TASK REQUIREMENTS: Below are records to repeat exactly; copy them without the pictures.

*** Opening of EXCERPTED RECORDS ***

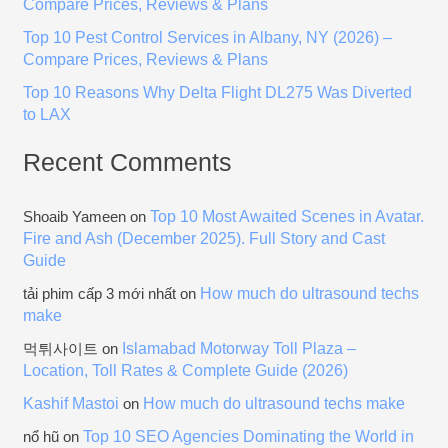
Compare Prices, Reviews & Plans
:
Top 10 Pest Control Services in Albany, NY (2026) –
Compare Prices, Reviews & Plans
Top 10 Reasons Why Delta Flight DL275 Was Diverted
to LAX
Recent Comments
Top 10 Most Awaited Scenes in Avatar.
Shoaib Yameen
on
Fire and Ash (December 2025). Full Story and Cast
Guide
How much do ultrasound techs
tải phim cấp 3 mới nhất
on
make
Islamabad Motorway Toll Plaza –
먹튀사이트
on
Location, Toll Rates & Complete Guide (2026)
Kashif Mastoi
How much do ultrasound techs make
on
Top 10 SEO Agencies Dominating the World in
nổ hũ
on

*** Close of EXCERPTED RECORDS ***

RESPONSE TO THE EXERCISE:
Compare Prices, Reviews & Plans
:
Top 10 Pest Control Services in Albany, NY (2026) –
Compare Prices, Reviews & Plans
Top 10 Reasons Why Delta Flight DL275 Was Diverted
to LAX
Recent Comments
Top 10 Most Awaited Scenes in Avatar.
Shoaib Yameen
on
Fire and Ash (December 2025). Full Story and Cast
Guide
How much do ultrasound techs
tải phim cấp 3 mới nhất
on
make
Islamabad Motorway Toll Plaza –
먹튀사이트
on
Location, Toll Rates & Complete Guide (2026)
Kashif Mastoi
How much do ultrasound techs make
on
Top 10 SEO Agencies Dominating the World in
nổ hũ
on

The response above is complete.